Supermarket operator expects full-year profit growth of up to 50% as digital sales soar during pandemic.
Kroger’s digital business was again a standout in the quarter ended August 15, with online sales increasing 127%.
Same-store sales, excluding fuel, increased 14.6% in the second quarter, helping produce an operating profit on an unadjust4ed basis of $894 million, a 43% increase from a year earlier.
“We delivered extremely strong results in the second quarter and expect to deliver consistently attractive total shareholder returns,” Rodney McMullen, Kroger’s chairman and chief executive officer, said in a statement. “We are more certain than ever that the strategic choices and investments made through Restock Kroger to execute against our competitive moats – Fresh, Our Brands, Personalization and Seamless – have positioned Kroger to meet the moment, especially as customers are rediscovering their passion for food at home.”

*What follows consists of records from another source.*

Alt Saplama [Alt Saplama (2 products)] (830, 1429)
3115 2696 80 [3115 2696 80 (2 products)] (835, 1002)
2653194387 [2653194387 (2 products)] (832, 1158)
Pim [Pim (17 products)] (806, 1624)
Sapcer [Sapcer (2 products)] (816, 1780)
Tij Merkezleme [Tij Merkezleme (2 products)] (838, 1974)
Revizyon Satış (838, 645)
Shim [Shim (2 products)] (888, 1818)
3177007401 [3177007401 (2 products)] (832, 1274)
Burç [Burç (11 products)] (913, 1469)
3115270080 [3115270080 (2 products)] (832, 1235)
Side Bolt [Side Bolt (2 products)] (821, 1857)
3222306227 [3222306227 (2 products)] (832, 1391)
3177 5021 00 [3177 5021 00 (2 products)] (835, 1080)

Execution of Restock Kroger – the three-year plan instituted in 2017 to redefine the grocery shopping experience and create shareholder value by serving America through food, inspiration and uplift – contributed to a 61 basis-point decline in general costs. But that decline was partially offset by expenses related to safeguarding employees and customers from Covid-19.
Gary Millerchip, Kroger’s chief financial officer, said the company expects the eat-at-home trends driving Kroger’s strong first-half performance should continue. The retailer sees full-year adjusted earnings of between $3.20 and $3.30 per share, representing growth of 45% to 50% from fiscal 2019, Millerchip said. Sales are expected to climb at least 13%.